Personal loans are unsecured and demand higher interest rates often above 18%-24%. They also involve intensive documentation and credit checks. Loan against mutual funds is more economical and faster to procure due to the lesser risk to lenders.

Vs loan against property

Loans against property generally offer larger sums but come with lengthy paperwork, valuation processes and rigid repayment schedules. Loan against mutual funds is suitable for smaller to medium-sized needs with greater flexibility and speed.

Vs credit card cash advances

Credit card cash advances carry exorbitant interest rates. Loan against mutual funds interest rate is far more reasonable and cost-effective.

Important considerations before opting for a loan against mutual funds

While this loan product offers many advantages, borrowers should keep the following in mind:

– The value of mutual fund units fluctuates with market movements, which may affect the loan eligibility over time.

– Defaulting on repayment may lead to forfeiture of pledged mutual fund units.

– The loan disbursement amount is subject to certain limits set by the lending institution.

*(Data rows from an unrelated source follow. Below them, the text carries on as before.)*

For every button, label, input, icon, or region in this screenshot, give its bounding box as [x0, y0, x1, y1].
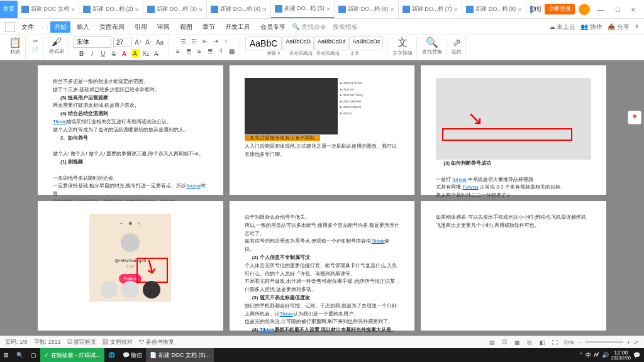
tab-5[interactable]: 新建 DO...档 (5)× — [271, 1, 335, 18]
tab-2[interactable]: 新建 DO...档 (2)× — [79, 1, 143, 18]
align-right-icon[interactable]: ≡ — [195, 47, 204, 55]
close-button[interactable]: × — [628, 6, 639, 13]
bold-icon[interactable]: B — [77, 49, 86, 58]
link[interactable]: Foryou — [463, 184, 479, 190]
underline-icon[interactable]: U — [99, 49, 108, 58]
home-tab[interactable]: 首页 — [0, 1, 18, 18]
menu-insert[interactable]: 插入 — [73, 21, 93, 33]
word-count[interactable]: 字数: 1511 — [34, 338, 61, 346]
shading-icon[interactable]: ▦ — [227, 47, 236, 55]
font-color-icon[interactable]: A — [120, 49, 129, 58]
login-button[interactable]: 立即登录 — [545, 4, 575, 14]
document-area[interactable]: 📍 00:48 粉丝不多还是一般的创业才能搞定的范围、 据于十三岁,基础就已经多… — [0, 60, 644, 336]
clear-icon[interactable]: A̶ — [152, 49, 161, 58]
indent-inc-icon[interactable]: ⇥ — [211, 36, 220, 45]
sub-icon[interactable]: X₂ — [142, 49, 150, 58]
tray-ime-icon[interactable]: 中 — [586, 351, 591, 359]
file-menu[interactable]: 文件 — [18, 21, 38, 33]
sort-icon[interactable]: ↕ — [222, 36, 231, 45]
minimize-button[interactable]: — — [594, 6, 608, 13]
link[interactable]: Tiktok — [53, 119, 66, 124]
find-icon[interactable]: 🔍 — [426, 36, 438, 48]
spellcheck-toggle[interactable]: ☑ 拼写检查 — [67, 338, 97, 346]
style-3[interactable]: AaBbCcDd — [314, 36, 349, 50]
task-wps[interactable]: 📄 新建 DOC 文档 (5)... — [146, 348, 214, 362]
search-button[interactable]: 🔍 — [13, 348, 27, 362]
expand-icon[interactable]: ⤢ — [634, 339, 639, 346]
zoom-out-button[interactable]: − — [578, 339, 581, 346]
tab-3[interactable]: 新建 DO...档 (3)× — [143, 1, 207, 18]
menu-ref[interactable]: 引用 — [131, 21, 151, 33]
bullets-icon[interactable]: ☰ — [179, 36, 188, 45]
clock-time[interactable]: 12:00 — [611, 350, 631, 356]
maximize-button[interactable]: □ — [612, 6, 624, 13]
style-4[interactable]: AaBbCcDc — [349, 36, 383, 50]
search-hint[interactable]: 🔍 查找命令、搜索模板 — [292, 23, 358, 31]
tray-power-icon[interactable]: 🗲 — [594, 352, 599, 358]
taskview-button[interactable]: ▢ — [27, 348, 40, 362]
align-center-icon[interactable]: ≣ — [184, 47, 193, 55]
close-icon[interactable]: × — [518, 6, 521, 13]
view-mode-4-icon[interactable]: ⊞ — [525, 338, 534, 347]
fullscreen-icon[interactable]: ⛶ — [550, 338, 559, 347]
tab-1[interactable]: 新建 DOC 文档× — [18, 1, 79, 18]
link[interactable]: foryou — [186, 183, 200, 189]
numbering-icon[interactable]: ☷ — [190, 36, 199, 45]
size-select[interactable]: 27 — [113, 38, 132, 47]
grow-font-icon[interactable]: A⁺ — [134, 38, 143, 47]
menu-dev[interactable]: 开发工具 — [221, 21, 254, 33]
format-painter-icon[interactable]: 🖌 — [52, 36, 62, 48]
tab-4[interactable]: 新建 DO...档 (4)× — [207, 1, 270, 18]
style-1[interactable]: AaBbC — [245, 36, 282, 50]
close-icon[interactable]: × — [454, 6, 458, 13]
cloud-status[interactable]: ☁ 未上云 — [549, 23, 576, 31]
font-select[interactable]: 宋体 — [74, 36, 111, 48]
italic-icon[interactable]: I — [88, 49, 97, 58]
menu-review[interactable]: 审阅 — [153, 21, 174, 33]
backup-button[interactable]: 🛡 备份与恢复 — [139, 338, 175, 346]
proofread-button[interactable]: ▦ 文档校对 — [103, 338, 133, 346]
case-icon[interactable]: Aa — [155, 38, 164, 47]
highlight-icon[interactable]: A — [131, 49, 140, 58]
menu-layout[interactable]: 页面布局 — [96, 21, 128, 33]
start-button[interactable]: ⊞ — [0, 348, 13, 362]
view-mode-1-icon[interactable]: ▤ — [487, 338, 496, 347]
task-chrome[interactable]: 🌐 — [104, 348, 119, 362]
line-spacing-icon[interactable]: ⫴ — [216, 47, 225, 55]
close-icon[interactable]: × — [262, 6, 266, 13]
link[interactable]: Tiktok — [260, 327, 274, 332]
align-left-icon[interactable]: ≡ — [174, 47, 182, 55]
view-mode-5-icon[interactable]: ◧ — [538, 338, 547, 347]
copy-icon[interactable]: 📄 — [31, 45, 40, 54]
close-icon[interactable]: × — [71, 6, 75, 13]
strike-icon[interactable]: S̶ — [109, 49, 118, 58]
zoom-label[interactable]: 70% — [563, 339, 574, 346]
tab-9[interactable]: 新建 DO...档 (9)× — [526, 1, 532, 18]
close-icon[interactable]: × — [135, 6, 138, 13]
close-icon[interactable]: × — [199, 6, 203, 13]
style-gallery[interactable]: AaBbC AaBbCcD AaBbCcDd AaBbCcDc — [245, 36, 383, 50]
collab-button[interactable]: 👥 协作 — [580, 23, 602, 31]
tray-up-icon[interactable]: ˄ — [580, 352, 583, 358]
page-indicator[interactable]: 页码: 1/6 — [5, 338, 28, 346]
link[interactable]: Tiktok — [280, 311, 293, 317]
menu-caret[interactable]: ∧ — [635, 23, 639, 31]
menu-member[interactable]: 会员专享 — [257, 21, 289, 33]
menu-section[interactable]: 章节 — [199, 21, 219, 33]
zoom-slider[interactable] — [586, 341, 623, 343]
paste-icon[interactable]: 📋 — [9, 36, 21, 48]
view-mode-3-icon[interactable]: ▦ — [513, 338, 521, 347]
task-app-1[interactable]: ✓在输徒拨 - 灯稿城... — [40, 348, 104, 362]
share-button[interactable]: 📤 分享 — [608, 23, 630, 31]
avatar[interactable] — [579, 4, 590, 15]
menu-start[interactable]: 开始 — [50, 21, 70, 33]
link[interactable]: foryou — [453, 177, 467, 182]
indent-dec-icon[interactable]: ⇤ — [201, 36, 209, 45]
justify-icon[interactable]: ≣ — [206, 47, 214, 55]
link[interactable]: Tiktok — [371, 238, 384, 244]
side-panel-button[interactable]: 📍 — [628, 111, 641, 124]
select-icon[interactable]: ⬀ — [453, 36, 461, 48]
text-tools-icon[interactable]: 文 — [397, 36, 408, 50]
cut-icon[interactable]: ✂ — [31, 36, 40, 45]
close-icon[interactable]: × — [326, 5, 330, 13]
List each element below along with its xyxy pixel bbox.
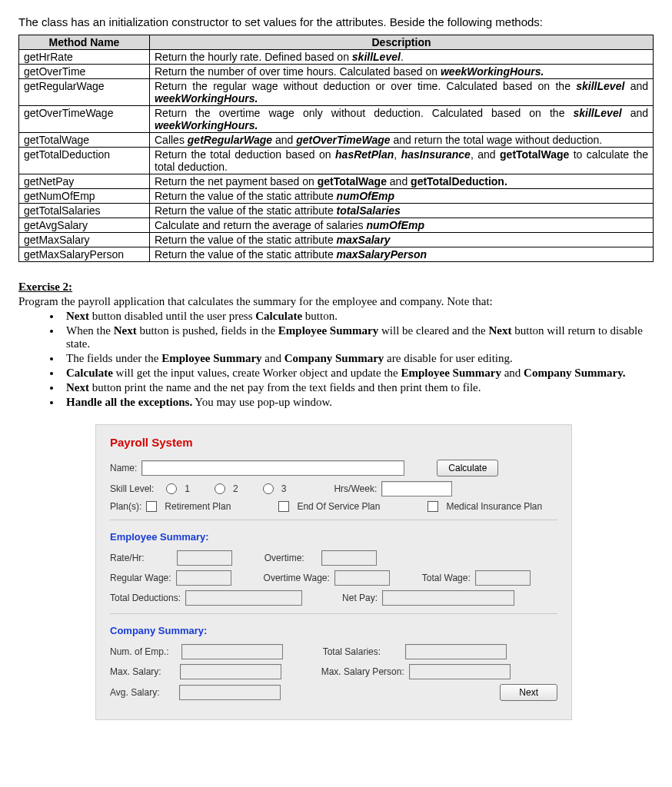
m-desc: Return the regular wage without deductio… bbox=[150, 79, 654, 106]
m-name: getRegularWage bbox=[19, 79, 150, 106]
hrs-input[interactable] bbox=[381, 481, 452, 496]
m-desc: Return the value of the static attribute… bbox=[150, 247, 654, 262]
otwage-label: Overtime Wage: bbox=[264, 573, 330, 583]
totded-output bbox=[185, 590, 302, 606]
list-item: The fields under the Employee Summary an… bbox=[62, 352, 654, 365]
name-label: Name: bbox=[110, 463, 137, 473]
netpay-label: Net Pay: bbox=[342, 593, 378, 603]
m-name: getHrRate bbox=[19, 50, 150, 65]
methods-table: Method Name Description getHrRateReturn … bbox=[18, 35, 654, 262]
avgsal-label: Avg. Salary: bbox=[110, 687, 159, 698]
overtime-output bbox=[321, 550, 377, 566]
m-name: getNumOfEmp bbox=[19, 189, 150, 204]
rate-label: Rate/Hr: bbox=[110, 553, 145, 563]
maxsal-output bbox=[180, 664, 281, 679]
plan-checkbox-medical[interactable] bbox=[427, 501, 438, 512]
otwage-output bbox=[334, 570, 390, 586]
avgsal-output bbox=[179, 685, 281, 700]
m-desc: Return the value of the static attribute… bbox=[150, 233, 654, 247]
totsal-output bbox=[405, 644, 507, 659]
m-name: getAvgSalary bbox=[19, 218, 150, 233]
totded-label: Total Deductions: bbox=[110, 593, 181, 603]
m-name: getTotalDeduction bbox=[19, 148, 150, 174]
m-name: getMaxSalary bbox=[19, 233, 150, 247]
m-name: getTotalSalaries bbox=[19, 204, 150, 218]
m-name: getMaxSalaryPerson bbox=[19, 247, 150, 262]
numemp-label: Num. of Emp.: bbox=[110, 646, 169, 657]
list-item: When the Next button is pushed, fields i… bbox=[62, 324, 654, 350]
plan-checkbox-retirement[interactable] bbox=[146, 501, 157, 512]
numemp-output bbox=[181, 644, 283, 659]
next-button[interactable]: Next bbox=[500, 684, 557, 701]
m-name: getTotalWage bbox=[19, 133, 150, 148]
th-desc: Description bbox=[150, 35, 654, 50]
m-desc: Return the total deduction based on hasR… bbox=[150, 148, 654, 174]
th-method: Method Name bbox=[19, 35, 150, 50]
overtime-label: Overtime: bbox=[264, 553, 304, 563]
skill-radio-3[interactable] bbox=[263, 483, 274, 494]
plan-opt-3: Medical Insurance Plan bbox=[446, 501, 542, 512]
m-desc: Return the hourly rate. Defined based on… bbox=[150, 50, 654, 65]
intro-text: The class has an initialization construc… bbox=[18, 15, 654, 28]
m-name: getNetPay bbox=[19, 174, 150, 189]
comp-section-title: Company Summary: bbox=[110, 625, 557, 636]
m-desc: Return the number of over time hours. Ca… bbox=[150, 65, 654, 79]
regwage-label: Regular Wage: bbox=[110, 573, 171, 583]
plan-opt-2: End Of Service Plan bbox=[297, 501, 380, 512]
skill-opt-2: 2 bbox=[233, 483, 238, 494]
m-desc: Return the overtime wage only without de… bbox=[150, 106, 654, 133]
hrs-label: Hrs/Week: bbox=[334, 483, 377, 494]
exercise-list: Next button disabled until the user pres… bbox=[18, 310, 654, 409]
skill-label: Skill Level: bbox=[110, 483, 154, 494]
m-desc: Calculate and return the average of sala… bbox=[150, 218, 654, 233]
skill-radio-2[interactable] bbox=[215, 483, 225, 494]
m-name: getOverTimeWage bbox=[19, 106, 150, 133]
plan-checkbox-eos[interactable] bbox=[278, 501, 289, 512]
list-item: Calculate will get the input values, cre… bbox=[62, 367, 654, 380]
maxsal-label: Max. Salary: bbox=[110, 666, 161, 677]
skill-radio-1[interactable] bbox=[166, 483, 177, 494]
totwage-label: Total Wage: bbox=[422, 573, 471, 583]
m-desc: Calles getRegularWage and getOverTimeWag… bbox=[150, 133, 654, 148]
calculate-button[interactable]: Calculate bbox=[437, 460, 498, 477]
list-item: Next button print the name and the net p… bbox=[62, 381, 654, 394]
emp-section-title: Employee Summary: bbox=[110, 531, 557, 543]
rate-output bbox=[177, 550, 232, 566]
maxper-label: Max. Salary Person: bbox=[321, 666, 404, 677]
payroll-form: Payroll System Name: Calculate Skill Lev… bbox=[95, 424, 572, 720]
m-desc: Return the net payment based on getTotal… bbox=[150, 174, 654, 189]
name-input[interactable] bbox=[141, 460, 404, 476]
m-name: getOverTime bbox=[19, 65, 150, 79]
m-desc: Return the value of the static attribute… bbox=[150, 189, 654, 204]
regwage-output bbox=[176, 570, 231, 586]
plans-label: Plan(s): bbox=[110, 501, 141, 512]
form-title: Payroll System bbox=[110, 436, 557, 449]
m-desc: Return the value of the static attribute… bbox=[150, 204, 654, 218]
list-item: Handle all the exceptions. You may use p… bbox=[62, 396, 654, 409]
list-item: Next button disabled until the user pres… bbox=[62, 310, 654, 323]
netpay-output bbox=[382, 590, 514, 606]
skill-opt-1: 1 bbox=[185, 483, 190, 494]
exercise-title: Exercise 2: bbox=[18, 281, 654, 294]
plan-opt-1: Retirement Plan bbox=[165, 501, 231, 512]
skill-opt-3: 3 bbox=[281, 483, 287, 494]
maxper-output bbox=[409, 664, 511, 679]
totwage-output bbox=[475, 570, 531, 586]
exercise-intro: Program the payroll application that cal… bbox=[18, 295, 654, 308]
totsal-label: Total Salaries: bbox=[323, 646, 381, 657]
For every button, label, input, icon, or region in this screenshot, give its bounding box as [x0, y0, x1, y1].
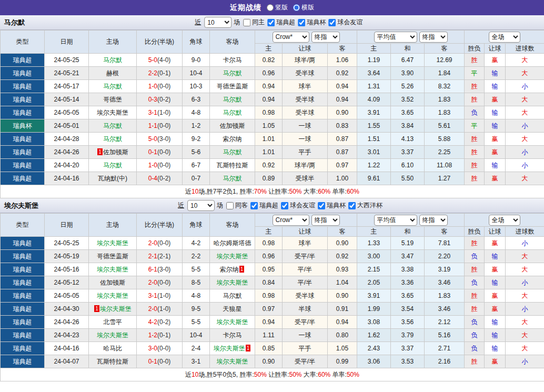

– Always compare interest rates, processing fees, and other charges before selecting a lender.

Conclusion

A loan against mutual funds emerges as a smarter borrowing option for Indian investors who want to access liquidity without disrupting their investment portfolios. This facility offers lower loan against mutual funds interest rate compared to unsecured credit, faster processing, flexible tenure, and minimal documentation. By leveraging your mutual fund holdings, you can meet short-term cash needs swiftly while continuing to benefit from the capital appreciation and dividends of your investments. For those seeking a balanced approach to borrowing with cost efficiency and convenience, taking a loan against mutual funds is indeed a prudent financial strategy worth considering.